Record Alley
- Founded: 1978
- Defunct: January 2021
- Headquarters: Westfield Palm Desert Palm Desert, California
- Owner: Jim and Shelly Stephens
- Website: www.recordalley.com

= Record Alley =

Record Alley is a record shop at the Westfield Palm Desert in Palm Desert, California.

==History==
The Record Alley originally opened in 1978 on North Palm Canyon Drive in Palm Springs, California and founded by Jim and Shelly Stephens. Missing Persons had an in-store signing there attended by hundreds of fans. Later in 1985, the store moved to the then Palm Desert Mall. Since then, it has been visited by such musical artists as Alice Cooper, Billy Gibbons, Barry Manilow, and New Boyz. New Boyz had an on-site dance contest that caused a riot and subsequently covered by KESQ-TV.

In April 2011, during the Big 4 concert featuring Anthrax, Megadeth, Metallica, and Slayer; at the Empire Polo Club in Indio, California, the Record Alley suffered a shortage of Anthrax shirts.

In November 2013, the store's Record Store Day featured special performances from local performers.

In April 2015, a few hundred people attended the store's Record Store Day.

In December 2016, the Record Alley received significant sales after Christmas.

In October 2017, the Hellions' first official release Hymns From the Other Side was made available for purchase at the Record Alley. The band, Reborn by the Sunshine, which includes hair and make-up artist Chelsea Dorris on banjo, played there as well.

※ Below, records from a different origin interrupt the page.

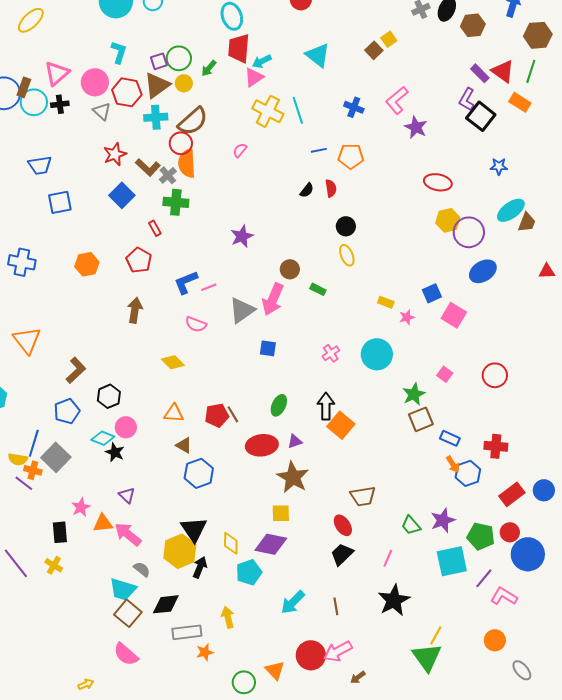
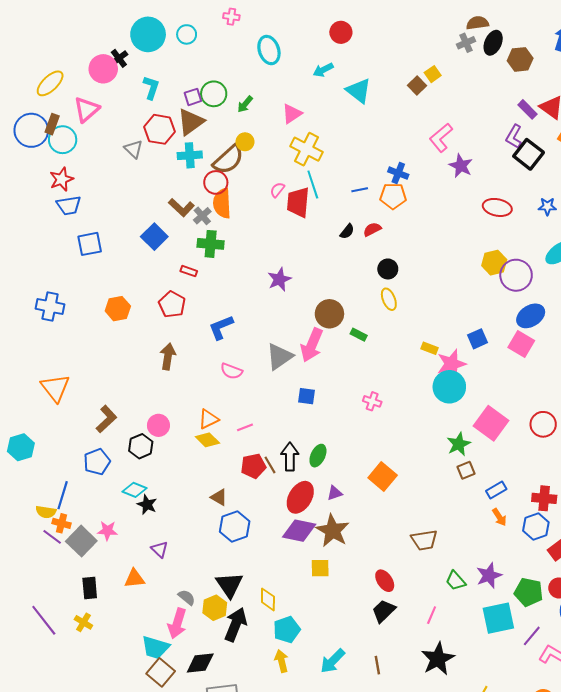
yellow ellipse: (31, 20) -> (50, 83), moved
red trapezoid: (239, 48) -> (298, 202), moved
cyan arrow: (262, 61) -> (323, 70), moved
pink circle: (95, 82) -> (103, 69), moved
yellow circle: (184, 83) -> (245, 142), moved
black cross: (60, 104) -> (119, 58), moved, turned -30
blue cross: (354, 107) -> (398, 173), moved
cyan line: (298, 110) -> (313, 185), moved
red star: (115, 154) -> (62, 179), moved
red ellipse: (438, 182) -> (497, 207), moved
red semicircle: (331, 188) -> (372, 229), turned -108
red rectangle: (155, 228) -> (189, 271), turned -42
brown circle: (290, 269) -> (329, 314), size x1.4
pink line: (209, 287) -> (245, 427), moved
pink square: (454, 315) -> (521, 344), moved
pink star: (407, 317) -> (451, 364), size x1.8
pink cross: (331, 353) -> (372, 401), turned -36
cyan circle: (377, 354) -> (449, 387), moved
yellow diamond: (173, 362) -> (207, 440), moved
pink square: (445, 374) -> (491, 423), size x2.0
black arrow: (326, 406) -> (290, 457), moved
orange triangle: (174, 413) -> (209, 419), moved, turned -30
brown square: (421, 419) -> (466, 470), size x0.7
pink circle: (126, 427) -> (158, 425), moved
blue rectangle: (450, 438) -> (496, 490), turned -54
red ellipse: (262, 445) -> (300, 497), turned -52
gray square: (56, 457) -> (81, 541), moved
blue hexagon: (468, 473) -> (536, 526), moved
brown trapezoid: (363, 496) -> (424, 540), moved
pink star: (81, 507) -> (107, 531), moved, turned 30
pink arrow: (128, 534) -> (177, 623), moved, turned -112
purple diamond: (271, 544) -> (299, 531), moved
yellow hexagon: (180, 551) -> (215, 608), size x0.7
black arrow: (200, 567) -> (236, 624), size x1.5
gray semicircle: (142, 569) -> (187, 597), moved
yellow arrow: (228, 617) -> (281, 661), moved

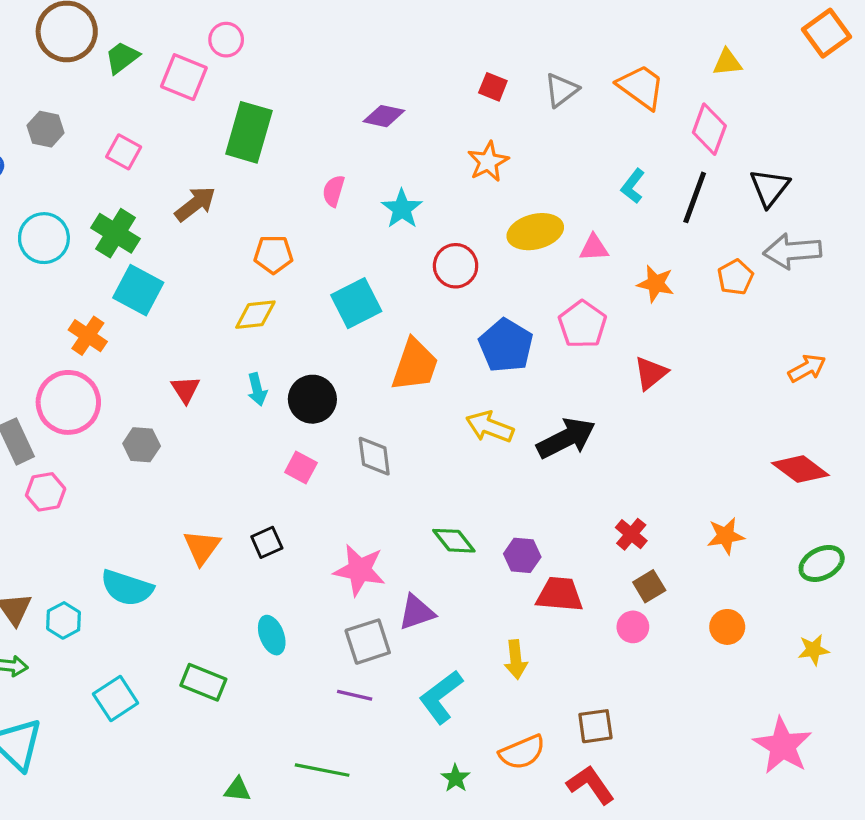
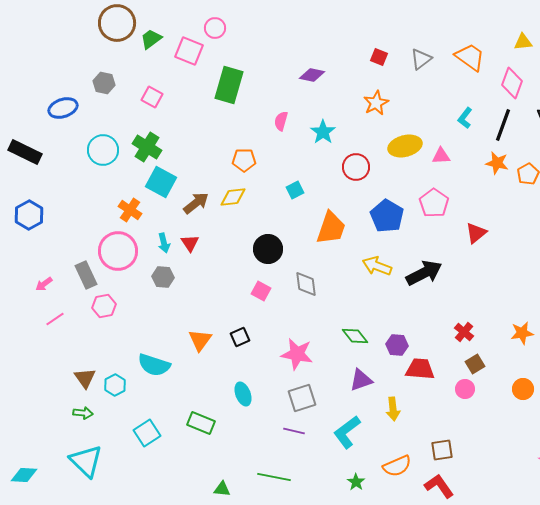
brown arrow: (195, 204) -> (196, 203), moved
orange star: (656, 284) -> (497, 163), moved
cyan square: (356, 303) -> (295, 190), size x0.6
cyan arrow: (257, 389) -> (164, 243), moved
purple triangle: (416, 612) -> (361, 380), moved

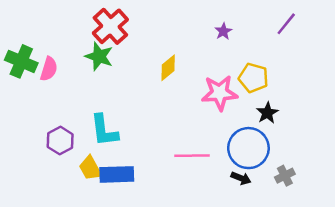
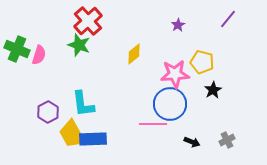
blue circle: (248, 148) -> (170, 104), moved
yellow trapezoid: (90, 168) -> (72, 134), size x1.4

In December 2020, the company announced that it would be going out of business, in part due to the coronavirus pandemic.

==Reception==
Billboards Ed Christman said the Record Alley was "unusual, if not unique, by two counts [...] one of the only independent stores still operating in an enclosed mall." Former Record Store Day ambassador and Queens of the Stone Age founder Josh Homme endorsed the Record Alley. The Record Alley also received Coachella Valley Independents award "Best Retail Music/Video Store" for 2016.